The Greedy Method

PGSS Computer Science Core Slides

Eve: My favorite technique!

Sometimes, the best way to approach a problem is to greedily take the best-looking item until the goal is met.

We examine

Minimum spanning trees
Set covers

Minimum Spanning Trees

Problem class MinimumSpanningTree

Input: graph (V, E) with weights w: E->positive reals.
Output: subgraph (V, E') connecting all vertices, with minimum total weight.

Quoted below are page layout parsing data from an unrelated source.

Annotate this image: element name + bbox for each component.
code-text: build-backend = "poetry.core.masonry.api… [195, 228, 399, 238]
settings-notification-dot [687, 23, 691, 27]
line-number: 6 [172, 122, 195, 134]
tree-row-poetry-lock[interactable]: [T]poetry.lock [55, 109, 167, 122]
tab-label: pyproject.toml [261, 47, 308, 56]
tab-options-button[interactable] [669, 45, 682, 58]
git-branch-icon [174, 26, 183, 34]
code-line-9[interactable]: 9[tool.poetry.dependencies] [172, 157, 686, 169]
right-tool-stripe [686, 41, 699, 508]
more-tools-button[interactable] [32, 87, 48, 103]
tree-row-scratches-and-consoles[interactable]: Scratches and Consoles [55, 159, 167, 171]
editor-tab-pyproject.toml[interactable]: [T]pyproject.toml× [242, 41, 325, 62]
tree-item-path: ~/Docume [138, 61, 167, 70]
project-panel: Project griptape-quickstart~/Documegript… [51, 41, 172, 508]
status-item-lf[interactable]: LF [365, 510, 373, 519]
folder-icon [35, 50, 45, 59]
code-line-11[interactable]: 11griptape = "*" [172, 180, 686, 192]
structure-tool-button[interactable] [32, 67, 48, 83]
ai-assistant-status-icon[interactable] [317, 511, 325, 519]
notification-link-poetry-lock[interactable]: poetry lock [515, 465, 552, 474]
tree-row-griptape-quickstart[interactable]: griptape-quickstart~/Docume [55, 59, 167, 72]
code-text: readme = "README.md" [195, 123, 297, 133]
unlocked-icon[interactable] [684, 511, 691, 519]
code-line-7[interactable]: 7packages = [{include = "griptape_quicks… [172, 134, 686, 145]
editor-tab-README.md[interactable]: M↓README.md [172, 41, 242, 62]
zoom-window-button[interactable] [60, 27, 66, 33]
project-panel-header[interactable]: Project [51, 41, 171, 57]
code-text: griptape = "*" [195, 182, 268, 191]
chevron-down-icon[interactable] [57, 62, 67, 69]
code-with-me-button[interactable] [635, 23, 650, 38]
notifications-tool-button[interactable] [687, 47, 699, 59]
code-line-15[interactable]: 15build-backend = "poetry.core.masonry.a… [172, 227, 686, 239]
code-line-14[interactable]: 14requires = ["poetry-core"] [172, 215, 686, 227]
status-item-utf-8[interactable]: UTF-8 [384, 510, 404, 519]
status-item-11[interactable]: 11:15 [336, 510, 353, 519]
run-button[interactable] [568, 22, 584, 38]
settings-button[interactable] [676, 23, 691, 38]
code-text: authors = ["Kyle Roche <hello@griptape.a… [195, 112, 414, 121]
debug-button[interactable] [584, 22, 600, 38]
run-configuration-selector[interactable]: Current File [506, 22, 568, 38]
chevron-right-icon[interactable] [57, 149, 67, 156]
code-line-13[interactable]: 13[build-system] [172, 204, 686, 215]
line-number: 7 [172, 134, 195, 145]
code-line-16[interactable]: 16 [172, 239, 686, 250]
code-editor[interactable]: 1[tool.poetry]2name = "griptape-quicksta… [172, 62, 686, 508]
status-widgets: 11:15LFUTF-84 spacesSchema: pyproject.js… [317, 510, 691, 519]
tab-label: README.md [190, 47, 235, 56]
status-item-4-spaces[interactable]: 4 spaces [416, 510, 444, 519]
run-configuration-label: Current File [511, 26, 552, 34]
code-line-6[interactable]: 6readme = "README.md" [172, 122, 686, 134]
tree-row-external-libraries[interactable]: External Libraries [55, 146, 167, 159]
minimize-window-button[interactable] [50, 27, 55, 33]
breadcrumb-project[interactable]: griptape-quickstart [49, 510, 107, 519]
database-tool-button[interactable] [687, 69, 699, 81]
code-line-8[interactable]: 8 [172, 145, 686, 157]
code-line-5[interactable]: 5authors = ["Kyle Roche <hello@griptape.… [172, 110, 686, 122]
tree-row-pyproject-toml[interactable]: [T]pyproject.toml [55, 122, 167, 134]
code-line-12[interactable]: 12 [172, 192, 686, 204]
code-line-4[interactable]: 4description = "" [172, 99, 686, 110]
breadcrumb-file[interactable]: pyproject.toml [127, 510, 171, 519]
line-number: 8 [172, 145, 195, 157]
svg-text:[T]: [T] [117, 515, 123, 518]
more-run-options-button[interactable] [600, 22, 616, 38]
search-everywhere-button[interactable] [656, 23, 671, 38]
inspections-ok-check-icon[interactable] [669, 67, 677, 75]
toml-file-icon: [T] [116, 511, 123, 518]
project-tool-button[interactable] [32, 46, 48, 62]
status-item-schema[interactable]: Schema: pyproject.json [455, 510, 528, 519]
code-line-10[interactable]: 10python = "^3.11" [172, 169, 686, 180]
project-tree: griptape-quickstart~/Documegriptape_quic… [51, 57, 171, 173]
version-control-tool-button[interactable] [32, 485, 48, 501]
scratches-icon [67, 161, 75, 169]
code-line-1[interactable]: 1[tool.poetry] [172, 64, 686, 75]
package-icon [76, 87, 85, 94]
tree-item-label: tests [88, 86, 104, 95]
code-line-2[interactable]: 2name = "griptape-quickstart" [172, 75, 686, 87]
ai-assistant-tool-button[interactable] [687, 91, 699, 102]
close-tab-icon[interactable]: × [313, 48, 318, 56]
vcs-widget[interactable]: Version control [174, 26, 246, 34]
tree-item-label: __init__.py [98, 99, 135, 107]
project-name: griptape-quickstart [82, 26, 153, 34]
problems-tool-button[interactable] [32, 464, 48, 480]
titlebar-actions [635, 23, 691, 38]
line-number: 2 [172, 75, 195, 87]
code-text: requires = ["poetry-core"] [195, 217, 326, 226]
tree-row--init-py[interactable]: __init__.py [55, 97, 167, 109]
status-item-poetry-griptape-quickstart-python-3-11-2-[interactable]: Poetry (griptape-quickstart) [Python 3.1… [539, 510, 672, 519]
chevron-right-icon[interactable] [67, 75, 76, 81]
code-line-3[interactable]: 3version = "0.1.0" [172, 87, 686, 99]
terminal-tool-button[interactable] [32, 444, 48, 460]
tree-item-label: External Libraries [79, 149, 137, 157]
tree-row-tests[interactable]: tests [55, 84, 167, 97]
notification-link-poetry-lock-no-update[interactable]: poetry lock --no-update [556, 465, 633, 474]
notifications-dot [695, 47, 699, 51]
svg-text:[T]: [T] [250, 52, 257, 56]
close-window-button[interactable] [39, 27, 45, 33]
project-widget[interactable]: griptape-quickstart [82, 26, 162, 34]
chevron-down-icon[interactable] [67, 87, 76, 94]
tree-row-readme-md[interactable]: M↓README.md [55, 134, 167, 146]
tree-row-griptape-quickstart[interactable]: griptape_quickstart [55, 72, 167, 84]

application: find the cheapest way to connect offices with a fiber optic network.

        500
      o --- o
      |    /| 
  200 | 100 | 2000
      |  /  |
      | /   |
      o --- o
        5000

A Greedy Approach

Algorithm Kruskal
E' <- empty set
while E' does not connect all vertices do
  e <- next lightest edge
  if e connects vertices E' does not connect then
    E' <- E' union { e }
  fi
od
return E'

example:

        500
      o --- o
      |    /| 
  200 | 100 | 2000
      |  /  |
      | /   |
      o --- o
        5000

We look at the 100-weight edge first. It connects two unconnected vertices, so we include it.

Look at the 200-weight edge. It connects two unconnected vertices, so we include it.

Now try the 500-weight edge. Its endpoints are already connected; ignore it. We look at the 2000-weight edge, and include it.

      o     o
      |    /|  
      |   / | 2000
      |  /  |
      | /   |
      o     o

Greed Works

Say Kruskal returns E'. Take any set F connecting all vertices. We improve it to make it more like E'. This will imply that E' is the optimal solution.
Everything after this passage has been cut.